Dataset entries
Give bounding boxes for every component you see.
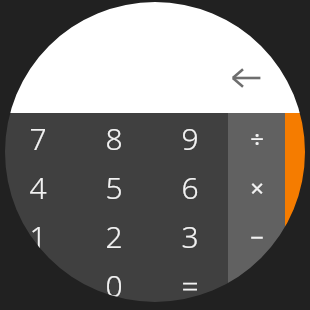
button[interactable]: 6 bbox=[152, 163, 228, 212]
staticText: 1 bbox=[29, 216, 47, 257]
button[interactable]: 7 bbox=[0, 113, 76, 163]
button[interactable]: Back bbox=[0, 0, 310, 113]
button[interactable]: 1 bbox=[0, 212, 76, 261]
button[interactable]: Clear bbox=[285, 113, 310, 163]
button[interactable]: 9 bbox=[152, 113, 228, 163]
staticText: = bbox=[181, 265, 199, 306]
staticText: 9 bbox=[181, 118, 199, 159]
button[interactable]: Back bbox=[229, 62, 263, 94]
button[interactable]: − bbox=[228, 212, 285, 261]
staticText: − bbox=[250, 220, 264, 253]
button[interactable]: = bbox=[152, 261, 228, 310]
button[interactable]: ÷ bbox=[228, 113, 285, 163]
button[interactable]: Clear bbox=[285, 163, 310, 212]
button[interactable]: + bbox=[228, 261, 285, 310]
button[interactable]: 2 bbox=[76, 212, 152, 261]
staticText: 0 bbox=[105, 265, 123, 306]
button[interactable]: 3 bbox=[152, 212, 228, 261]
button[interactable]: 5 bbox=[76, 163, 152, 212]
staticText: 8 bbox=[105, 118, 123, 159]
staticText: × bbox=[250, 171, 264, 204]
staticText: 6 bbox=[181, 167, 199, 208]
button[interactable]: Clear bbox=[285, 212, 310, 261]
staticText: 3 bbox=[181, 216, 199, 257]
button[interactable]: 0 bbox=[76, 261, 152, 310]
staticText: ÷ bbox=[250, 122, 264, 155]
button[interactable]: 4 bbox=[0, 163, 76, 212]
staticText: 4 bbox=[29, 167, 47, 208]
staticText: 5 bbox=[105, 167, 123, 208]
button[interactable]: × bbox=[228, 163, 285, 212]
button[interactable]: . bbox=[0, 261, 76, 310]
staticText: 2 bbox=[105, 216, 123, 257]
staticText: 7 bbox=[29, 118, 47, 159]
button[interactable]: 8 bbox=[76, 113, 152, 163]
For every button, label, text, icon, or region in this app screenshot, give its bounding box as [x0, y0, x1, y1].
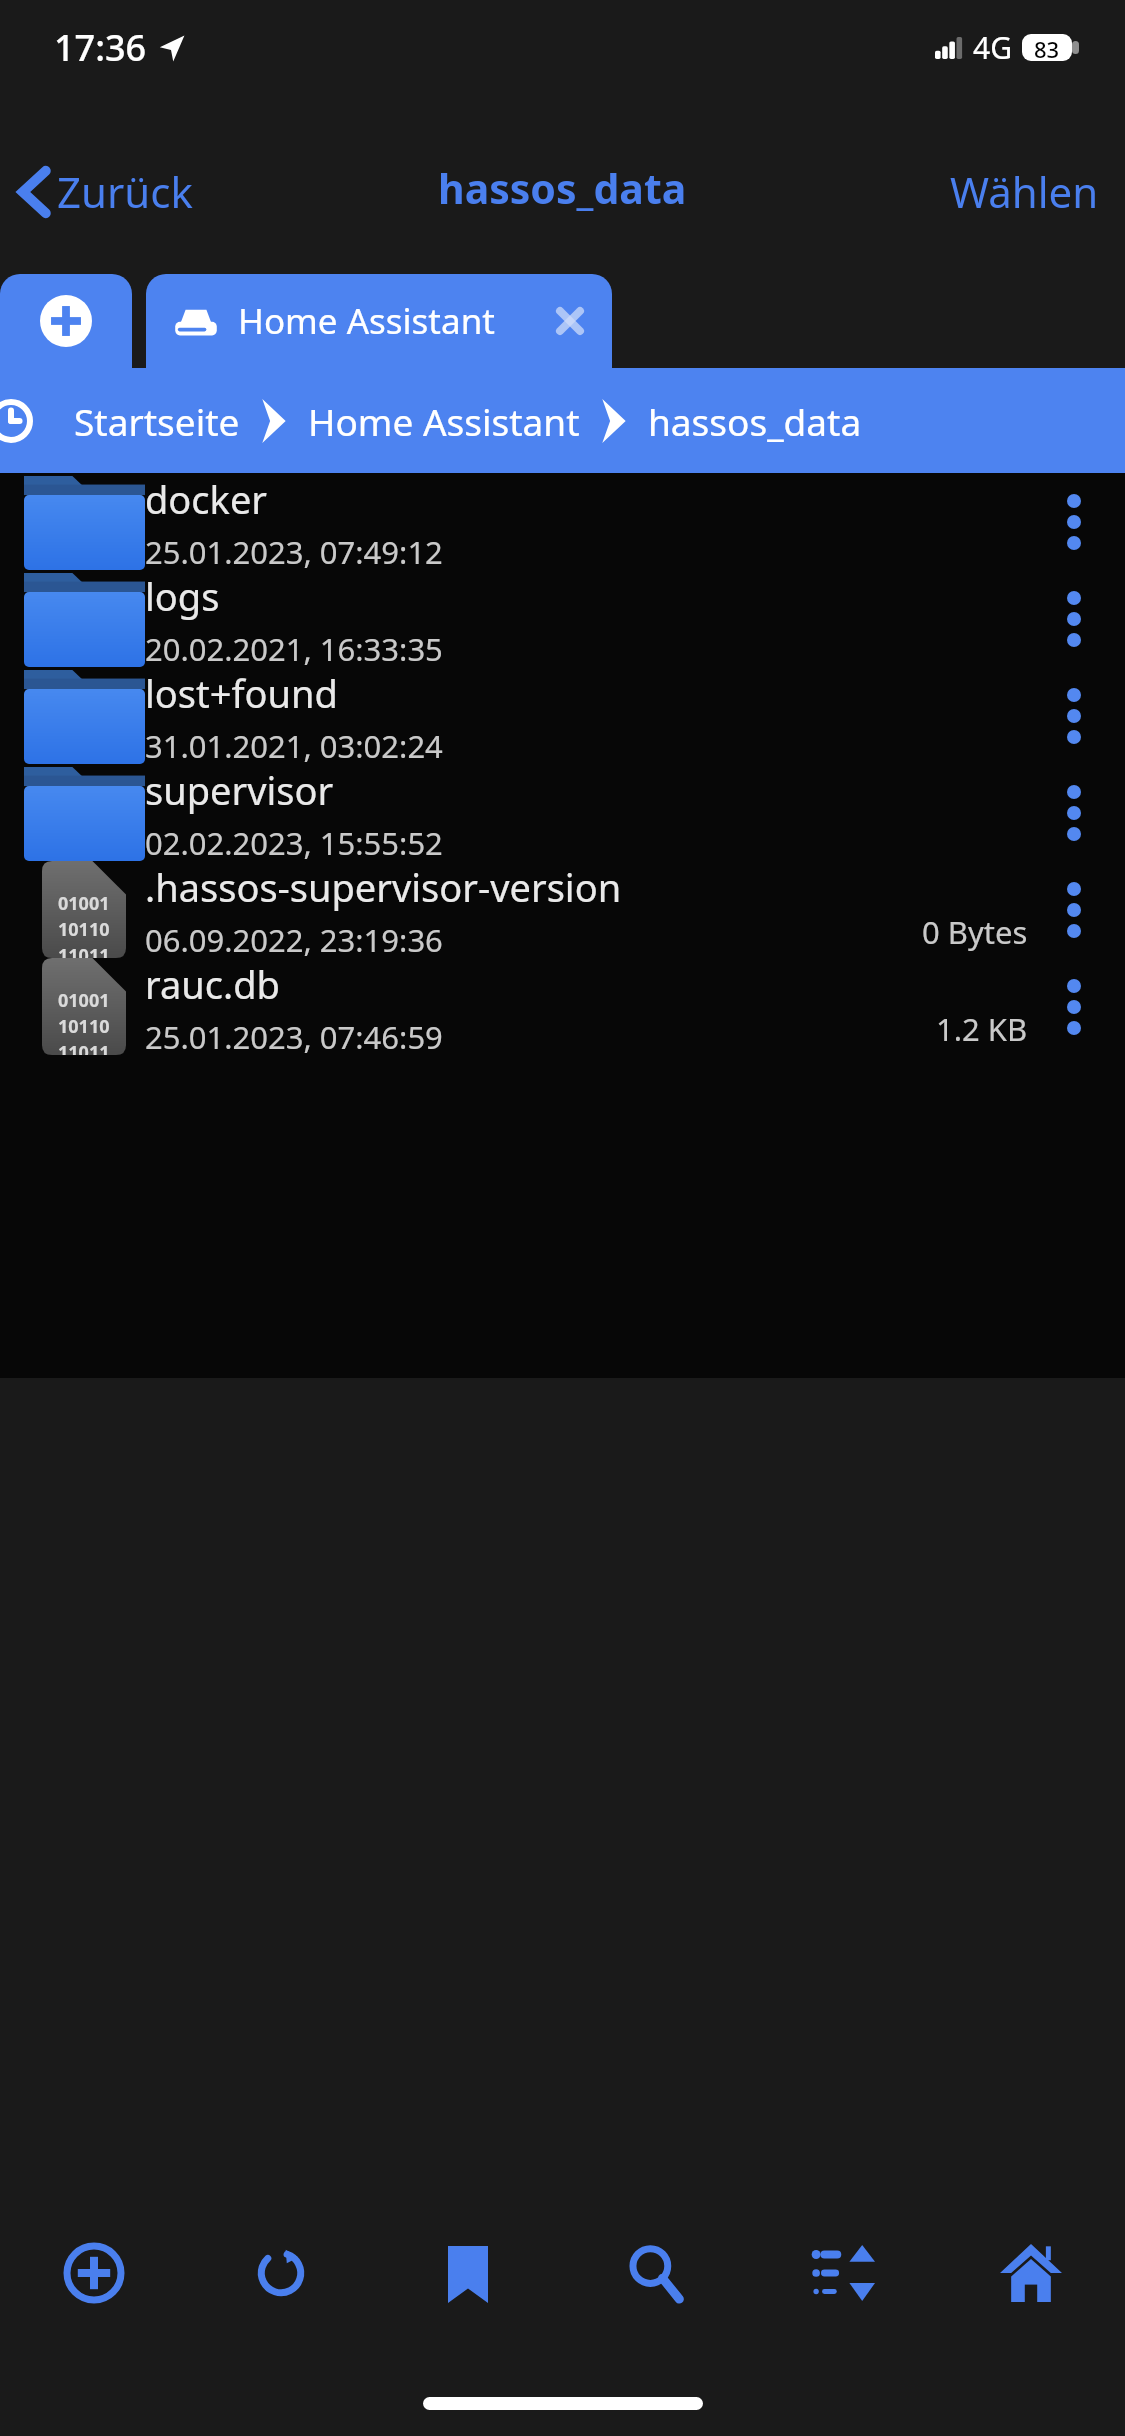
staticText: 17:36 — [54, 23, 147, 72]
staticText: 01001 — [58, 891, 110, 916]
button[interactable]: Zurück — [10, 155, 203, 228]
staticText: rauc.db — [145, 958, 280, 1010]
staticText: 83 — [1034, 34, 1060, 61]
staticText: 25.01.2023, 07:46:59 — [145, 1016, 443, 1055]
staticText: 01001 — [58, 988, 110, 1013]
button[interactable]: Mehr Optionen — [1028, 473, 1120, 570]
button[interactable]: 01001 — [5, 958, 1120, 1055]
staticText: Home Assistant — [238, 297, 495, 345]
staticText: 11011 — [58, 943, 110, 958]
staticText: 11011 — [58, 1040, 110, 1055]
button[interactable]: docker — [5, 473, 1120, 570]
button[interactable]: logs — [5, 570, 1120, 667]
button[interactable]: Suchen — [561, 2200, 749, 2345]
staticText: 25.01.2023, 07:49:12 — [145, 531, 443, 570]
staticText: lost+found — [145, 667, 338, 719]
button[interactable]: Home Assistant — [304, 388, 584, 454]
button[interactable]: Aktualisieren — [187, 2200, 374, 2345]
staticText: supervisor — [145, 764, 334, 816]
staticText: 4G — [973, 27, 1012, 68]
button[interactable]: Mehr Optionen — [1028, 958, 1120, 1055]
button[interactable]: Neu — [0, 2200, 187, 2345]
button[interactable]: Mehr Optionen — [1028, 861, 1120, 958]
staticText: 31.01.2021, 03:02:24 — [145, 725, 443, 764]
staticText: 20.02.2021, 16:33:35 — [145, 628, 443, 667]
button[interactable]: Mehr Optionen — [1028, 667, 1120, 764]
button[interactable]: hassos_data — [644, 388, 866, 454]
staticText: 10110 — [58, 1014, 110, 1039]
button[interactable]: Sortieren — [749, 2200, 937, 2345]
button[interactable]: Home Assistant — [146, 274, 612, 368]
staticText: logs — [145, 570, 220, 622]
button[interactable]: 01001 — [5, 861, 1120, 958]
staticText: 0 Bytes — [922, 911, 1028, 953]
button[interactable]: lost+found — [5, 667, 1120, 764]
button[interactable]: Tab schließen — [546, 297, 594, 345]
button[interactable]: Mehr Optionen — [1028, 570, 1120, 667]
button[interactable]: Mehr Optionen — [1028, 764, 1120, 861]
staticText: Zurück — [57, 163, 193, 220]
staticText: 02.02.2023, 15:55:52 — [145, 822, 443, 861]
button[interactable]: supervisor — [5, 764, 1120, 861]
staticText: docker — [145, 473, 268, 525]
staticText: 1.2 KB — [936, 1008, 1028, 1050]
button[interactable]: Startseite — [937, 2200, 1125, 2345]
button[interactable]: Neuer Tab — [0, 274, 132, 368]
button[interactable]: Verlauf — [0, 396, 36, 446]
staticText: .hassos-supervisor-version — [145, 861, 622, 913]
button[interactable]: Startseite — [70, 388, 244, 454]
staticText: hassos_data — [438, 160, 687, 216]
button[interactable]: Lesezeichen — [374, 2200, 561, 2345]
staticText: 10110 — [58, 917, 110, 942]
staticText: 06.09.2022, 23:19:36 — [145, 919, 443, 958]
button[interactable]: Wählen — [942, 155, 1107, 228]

» **Prompt**: If a line in the records above includes the string "Clear", copy it.

» **Task output**:
button[interactable]: Clear bbox=[285, 113, 310, 163]
button[interactable]: Clear bbox=[285, 163, 310, 212]
button[interactable]: Clear bbox=[285, 212, 310, 261]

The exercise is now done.